At least, what used to be Lake Michigan. In the image before me, most of the surface of the lake was hidden by a cloud of volcanic steam rising from a controlled magma vent, a colossal piece of planetary engineering constructed some fifteen miles offshore. Everyone in the city lived in the long shadow of that towering mass of steam, and felt the warm glow of the vent on their faces at night.
So that’s what they’re calling it?
I said. I leaned closer, staring intently. What was happening in Lake Michigan was one of the great mysteries in post-war Chicago, and my curiosity was intense. I caught glimpses of massive machines, impossibly large, rising out of the water near the heart of it all, obscured by heat and steam. Deep Temple. What is it? What is it for?

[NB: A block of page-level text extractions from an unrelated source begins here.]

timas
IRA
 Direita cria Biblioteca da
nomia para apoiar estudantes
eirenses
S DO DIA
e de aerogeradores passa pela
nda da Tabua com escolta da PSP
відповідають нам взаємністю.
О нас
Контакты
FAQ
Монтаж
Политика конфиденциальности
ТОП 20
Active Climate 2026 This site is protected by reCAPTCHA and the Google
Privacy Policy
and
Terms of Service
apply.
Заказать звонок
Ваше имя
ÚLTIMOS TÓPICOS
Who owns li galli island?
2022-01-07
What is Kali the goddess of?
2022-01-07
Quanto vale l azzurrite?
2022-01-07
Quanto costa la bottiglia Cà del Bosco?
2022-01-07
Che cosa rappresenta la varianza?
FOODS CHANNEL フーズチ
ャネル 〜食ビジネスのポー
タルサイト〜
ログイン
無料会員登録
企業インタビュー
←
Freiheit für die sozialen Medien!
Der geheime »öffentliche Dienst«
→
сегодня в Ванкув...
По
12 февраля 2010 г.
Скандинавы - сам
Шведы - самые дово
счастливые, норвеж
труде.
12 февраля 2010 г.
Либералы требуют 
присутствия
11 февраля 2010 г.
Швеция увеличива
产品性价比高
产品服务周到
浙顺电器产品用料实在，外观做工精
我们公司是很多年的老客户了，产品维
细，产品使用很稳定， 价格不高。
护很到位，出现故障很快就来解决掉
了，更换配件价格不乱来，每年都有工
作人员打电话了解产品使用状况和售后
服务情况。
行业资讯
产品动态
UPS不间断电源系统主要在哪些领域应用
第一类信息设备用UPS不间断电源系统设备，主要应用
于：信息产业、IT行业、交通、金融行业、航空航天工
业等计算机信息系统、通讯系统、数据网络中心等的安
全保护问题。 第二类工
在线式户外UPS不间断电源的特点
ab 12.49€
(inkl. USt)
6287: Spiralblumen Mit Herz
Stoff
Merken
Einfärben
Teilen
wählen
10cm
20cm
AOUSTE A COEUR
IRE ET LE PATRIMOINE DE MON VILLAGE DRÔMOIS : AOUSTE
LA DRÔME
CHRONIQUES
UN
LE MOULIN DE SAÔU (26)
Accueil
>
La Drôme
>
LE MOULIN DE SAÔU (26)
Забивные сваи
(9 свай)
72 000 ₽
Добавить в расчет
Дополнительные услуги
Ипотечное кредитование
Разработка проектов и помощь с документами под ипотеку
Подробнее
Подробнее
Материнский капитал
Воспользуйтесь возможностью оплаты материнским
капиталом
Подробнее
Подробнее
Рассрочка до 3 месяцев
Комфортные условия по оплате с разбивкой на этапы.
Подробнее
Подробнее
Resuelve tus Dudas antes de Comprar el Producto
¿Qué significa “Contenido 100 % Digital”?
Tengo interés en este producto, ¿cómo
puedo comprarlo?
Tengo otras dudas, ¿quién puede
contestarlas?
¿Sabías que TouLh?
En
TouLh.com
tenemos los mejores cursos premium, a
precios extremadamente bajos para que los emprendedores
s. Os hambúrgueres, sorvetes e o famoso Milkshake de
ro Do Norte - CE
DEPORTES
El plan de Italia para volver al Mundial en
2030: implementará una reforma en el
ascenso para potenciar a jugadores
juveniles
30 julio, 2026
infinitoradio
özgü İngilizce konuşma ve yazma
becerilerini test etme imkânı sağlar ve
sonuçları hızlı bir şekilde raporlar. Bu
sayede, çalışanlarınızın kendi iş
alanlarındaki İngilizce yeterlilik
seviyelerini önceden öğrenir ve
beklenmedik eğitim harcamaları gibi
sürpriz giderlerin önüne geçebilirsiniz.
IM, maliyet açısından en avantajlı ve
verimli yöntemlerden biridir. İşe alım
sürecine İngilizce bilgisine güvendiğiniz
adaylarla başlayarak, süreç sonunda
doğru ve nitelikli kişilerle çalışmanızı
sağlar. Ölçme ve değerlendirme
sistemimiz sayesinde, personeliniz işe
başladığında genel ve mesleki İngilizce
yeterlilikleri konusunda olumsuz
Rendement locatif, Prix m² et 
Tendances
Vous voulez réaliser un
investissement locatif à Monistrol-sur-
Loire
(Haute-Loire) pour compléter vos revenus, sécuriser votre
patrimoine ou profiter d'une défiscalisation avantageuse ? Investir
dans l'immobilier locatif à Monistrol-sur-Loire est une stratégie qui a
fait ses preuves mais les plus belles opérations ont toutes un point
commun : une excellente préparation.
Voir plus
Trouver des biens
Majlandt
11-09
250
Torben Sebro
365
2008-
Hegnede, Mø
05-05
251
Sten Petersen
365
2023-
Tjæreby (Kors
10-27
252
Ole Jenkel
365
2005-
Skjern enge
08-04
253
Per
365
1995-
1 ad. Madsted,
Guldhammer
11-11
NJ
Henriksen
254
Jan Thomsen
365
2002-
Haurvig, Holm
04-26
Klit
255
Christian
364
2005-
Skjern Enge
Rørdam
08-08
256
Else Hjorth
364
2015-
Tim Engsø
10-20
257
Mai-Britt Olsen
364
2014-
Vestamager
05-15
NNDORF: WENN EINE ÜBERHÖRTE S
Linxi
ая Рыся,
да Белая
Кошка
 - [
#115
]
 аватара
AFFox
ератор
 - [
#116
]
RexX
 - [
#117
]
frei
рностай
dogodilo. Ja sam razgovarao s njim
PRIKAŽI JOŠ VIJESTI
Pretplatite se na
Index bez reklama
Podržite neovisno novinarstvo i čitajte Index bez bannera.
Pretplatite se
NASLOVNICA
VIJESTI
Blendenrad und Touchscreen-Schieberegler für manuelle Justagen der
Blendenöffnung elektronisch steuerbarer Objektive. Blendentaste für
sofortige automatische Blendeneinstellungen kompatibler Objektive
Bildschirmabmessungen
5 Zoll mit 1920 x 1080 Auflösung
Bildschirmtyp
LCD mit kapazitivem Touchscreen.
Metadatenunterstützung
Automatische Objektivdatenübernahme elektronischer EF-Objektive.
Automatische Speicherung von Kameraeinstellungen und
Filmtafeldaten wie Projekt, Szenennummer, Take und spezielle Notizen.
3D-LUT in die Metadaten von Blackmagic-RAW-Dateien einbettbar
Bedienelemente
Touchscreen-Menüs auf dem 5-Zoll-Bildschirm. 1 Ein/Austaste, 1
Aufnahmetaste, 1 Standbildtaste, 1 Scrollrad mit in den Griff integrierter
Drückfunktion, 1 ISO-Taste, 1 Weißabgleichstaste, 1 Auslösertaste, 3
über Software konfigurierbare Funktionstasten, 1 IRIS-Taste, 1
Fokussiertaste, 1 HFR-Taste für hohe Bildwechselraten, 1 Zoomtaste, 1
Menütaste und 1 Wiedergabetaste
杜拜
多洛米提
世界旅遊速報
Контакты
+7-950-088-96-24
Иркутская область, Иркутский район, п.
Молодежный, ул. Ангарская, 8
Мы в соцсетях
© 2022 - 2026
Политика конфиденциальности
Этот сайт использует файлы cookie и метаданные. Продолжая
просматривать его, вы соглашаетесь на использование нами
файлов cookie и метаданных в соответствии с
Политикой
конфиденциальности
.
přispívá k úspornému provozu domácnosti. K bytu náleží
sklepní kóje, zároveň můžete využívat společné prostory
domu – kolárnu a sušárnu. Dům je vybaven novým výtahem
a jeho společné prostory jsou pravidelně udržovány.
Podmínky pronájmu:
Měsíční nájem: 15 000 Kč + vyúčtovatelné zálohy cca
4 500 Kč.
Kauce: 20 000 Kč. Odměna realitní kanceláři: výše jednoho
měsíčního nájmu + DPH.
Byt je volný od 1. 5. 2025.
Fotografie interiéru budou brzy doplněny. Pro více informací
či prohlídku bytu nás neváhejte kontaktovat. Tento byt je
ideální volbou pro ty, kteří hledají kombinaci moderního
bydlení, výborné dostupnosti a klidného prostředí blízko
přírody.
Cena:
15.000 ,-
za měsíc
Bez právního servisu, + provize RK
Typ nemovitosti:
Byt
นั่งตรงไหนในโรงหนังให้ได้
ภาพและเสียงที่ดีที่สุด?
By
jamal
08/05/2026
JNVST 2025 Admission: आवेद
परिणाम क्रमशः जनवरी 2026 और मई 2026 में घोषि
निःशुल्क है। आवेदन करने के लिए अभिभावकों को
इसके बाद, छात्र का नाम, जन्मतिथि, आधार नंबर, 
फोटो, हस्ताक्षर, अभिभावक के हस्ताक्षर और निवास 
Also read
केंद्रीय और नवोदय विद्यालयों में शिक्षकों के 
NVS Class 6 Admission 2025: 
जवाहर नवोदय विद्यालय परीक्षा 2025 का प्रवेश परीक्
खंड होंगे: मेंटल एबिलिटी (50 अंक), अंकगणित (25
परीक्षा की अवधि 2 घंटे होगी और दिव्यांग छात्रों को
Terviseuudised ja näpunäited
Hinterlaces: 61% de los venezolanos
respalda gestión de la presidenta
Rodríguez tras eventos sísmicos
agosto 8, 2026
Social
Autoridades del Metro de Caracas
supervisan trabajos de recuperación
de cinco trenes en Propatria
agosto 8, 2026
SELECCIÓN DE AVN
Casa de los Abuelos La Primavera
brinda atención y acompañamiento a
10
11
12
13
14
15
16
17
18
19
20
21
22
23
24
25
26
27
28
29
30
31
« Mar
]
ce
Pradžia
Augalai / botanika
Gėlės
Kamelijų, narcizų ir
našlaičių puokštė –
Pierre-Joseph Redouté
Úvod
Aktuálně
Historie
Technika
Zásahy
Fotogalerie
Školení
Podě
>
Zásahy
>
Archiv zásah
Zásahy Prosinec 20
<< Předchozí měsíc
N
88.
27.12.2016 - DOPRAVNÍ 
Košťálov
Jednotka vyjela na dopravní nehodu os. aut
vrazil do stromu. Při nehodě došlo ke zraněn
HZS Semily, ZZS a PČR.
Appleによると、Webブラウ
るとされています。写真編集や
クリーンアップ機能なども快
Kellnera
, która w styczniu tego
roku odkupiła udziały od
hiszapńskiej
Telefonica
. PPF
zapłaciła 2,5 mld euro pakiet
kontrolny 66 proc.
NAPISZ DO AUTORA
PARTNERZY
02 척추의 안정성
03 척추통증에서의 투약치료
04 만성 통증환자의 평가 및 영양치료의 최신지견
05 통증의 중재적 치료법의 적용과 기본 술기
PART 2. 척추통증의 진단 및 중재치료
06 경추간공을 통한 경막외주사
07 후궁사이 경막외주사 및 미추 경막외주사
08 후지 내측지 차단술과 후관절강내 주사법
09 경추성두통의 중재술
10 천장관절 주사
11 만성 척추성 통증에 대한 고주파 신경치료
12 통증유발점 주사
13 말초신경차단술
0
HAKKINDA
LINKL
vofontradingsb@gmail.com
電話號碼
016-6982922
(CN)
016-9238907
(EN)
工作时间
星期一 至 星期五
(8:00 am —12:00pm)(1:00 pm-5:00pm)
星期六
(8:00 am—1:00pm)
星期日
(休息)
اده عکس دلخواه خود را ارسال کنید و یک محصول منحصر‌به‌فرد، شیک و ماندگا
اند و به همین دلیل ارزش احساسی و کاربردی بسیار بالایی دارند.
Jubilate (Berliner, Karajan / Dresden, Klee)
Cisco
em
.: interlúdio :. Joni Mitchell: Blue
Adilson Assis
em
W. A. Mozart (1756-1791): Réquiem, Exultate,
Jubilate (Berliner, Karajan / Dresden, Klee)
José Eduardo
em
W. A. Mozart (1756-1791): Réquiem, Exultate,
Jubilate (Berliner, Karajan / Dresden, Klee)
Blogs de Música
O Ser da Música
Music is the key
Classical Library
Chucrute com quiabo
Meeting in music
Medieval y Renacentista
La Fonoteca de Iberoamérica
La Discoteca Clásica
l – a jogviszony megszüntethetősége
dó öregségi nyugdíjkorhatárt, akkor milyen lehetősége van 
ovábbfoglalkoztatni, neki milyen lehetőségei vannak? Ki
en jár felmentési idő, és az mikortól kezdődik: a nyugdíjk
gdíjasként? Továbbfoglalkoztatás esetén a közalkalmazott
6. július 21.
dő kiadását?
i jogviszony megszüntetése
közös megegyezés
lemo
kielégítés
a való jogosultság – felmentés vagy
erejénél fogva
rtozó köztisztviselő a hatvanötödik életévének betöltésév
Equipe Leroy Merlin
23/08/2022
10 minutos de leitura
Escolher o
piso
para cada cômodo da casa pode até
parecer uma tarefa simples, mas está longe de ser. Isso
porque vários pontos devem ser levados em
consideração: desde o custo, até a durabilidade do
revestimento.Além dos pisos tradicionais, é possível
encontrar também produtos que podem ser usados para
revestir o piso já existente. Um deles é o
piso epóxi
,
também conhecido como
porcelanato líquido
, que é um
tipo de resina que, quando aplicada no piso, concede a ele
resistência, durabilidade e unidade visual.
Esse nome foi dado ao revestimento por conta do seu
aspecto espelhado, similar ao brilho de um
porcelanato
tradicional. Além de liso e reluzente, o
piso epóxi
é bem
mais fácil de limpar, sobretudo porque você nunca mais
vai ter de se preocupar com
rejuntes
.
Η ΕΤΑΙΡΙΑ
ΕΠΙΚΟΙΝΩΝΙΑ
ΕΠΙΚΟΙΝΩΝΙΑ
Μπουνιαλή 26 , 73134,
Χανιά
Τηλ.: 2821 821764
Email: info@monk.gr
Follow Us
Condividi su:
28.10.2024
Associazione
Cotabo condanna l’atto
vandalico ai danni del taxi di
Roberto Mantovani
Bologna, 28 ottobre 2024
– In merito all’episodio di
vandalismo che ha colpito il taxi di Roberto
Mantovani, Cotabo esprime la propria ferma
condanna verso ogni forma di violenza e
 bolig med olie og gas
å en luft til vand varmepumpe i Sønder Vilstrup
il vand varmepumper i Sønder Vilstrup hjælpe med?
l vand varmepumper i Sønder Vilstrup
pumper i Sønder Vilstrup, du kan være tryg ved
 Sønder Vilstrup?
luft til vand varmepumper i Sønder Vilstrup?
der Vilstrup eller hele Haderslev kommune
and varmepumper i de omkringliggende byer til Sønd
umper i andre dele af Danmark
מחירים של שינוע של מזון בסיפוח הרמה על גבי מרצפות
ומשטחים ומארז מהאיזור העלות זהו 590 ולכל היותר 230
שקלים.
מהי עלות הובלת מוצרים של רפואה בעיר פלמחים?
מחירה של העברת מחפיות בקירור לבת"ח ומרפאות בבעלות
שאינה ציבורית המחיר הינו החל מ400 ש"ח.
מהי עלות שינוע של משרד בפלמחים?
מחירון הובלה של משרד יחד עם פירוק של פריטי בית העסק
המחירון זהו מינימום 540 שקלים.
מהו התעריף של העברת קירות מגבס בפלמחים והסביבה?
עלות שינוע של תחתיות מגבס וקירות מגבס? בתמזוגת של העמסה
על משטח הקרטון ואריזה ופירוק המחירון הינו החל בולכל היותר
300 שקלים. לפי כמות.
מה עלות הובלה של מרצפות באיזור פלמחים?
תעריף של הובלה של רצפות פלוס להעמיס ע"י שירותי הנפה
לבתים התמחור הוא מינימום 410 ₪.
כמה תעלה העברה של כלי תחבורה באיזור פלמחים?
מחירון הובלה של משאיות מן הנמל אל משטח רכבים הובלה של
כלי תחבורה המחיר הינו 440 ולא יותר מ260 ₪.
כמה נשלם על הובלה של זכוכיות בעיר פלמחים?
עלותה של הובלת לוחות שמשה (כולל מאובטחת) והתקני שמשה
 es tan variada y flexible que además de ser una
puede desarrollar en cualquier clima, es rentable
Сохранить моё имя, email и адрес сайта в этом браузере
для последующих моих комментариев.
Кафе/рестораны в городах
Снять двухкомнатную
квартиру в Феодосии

I don’t know. All information on the Project is highly classified.
I sat back in frustration. There was no point getting irritated with Zircon Border. Fine. Let’s focus on the matter at hand. The robot—what the hell’s wrong with it?
Caledonia True Pacific has an imperfect service record. There is a lengthy list of malfunctions, indicating multiple potential cognitive flaws. It has not reported for duty for eleven days.
Duty doing what?
Unknown.
"Jesus Christ. All right. We have a machine doing something for that massive undertaking in the middle of Lake Michigan, though we have no idea what. It goes AWOL eleven days ago, though we don’t know why. And a week later it shows up in Chicago, behaving erratically and killing people. And we don’t know why it’s doing that either. Did I capture all that correctly?"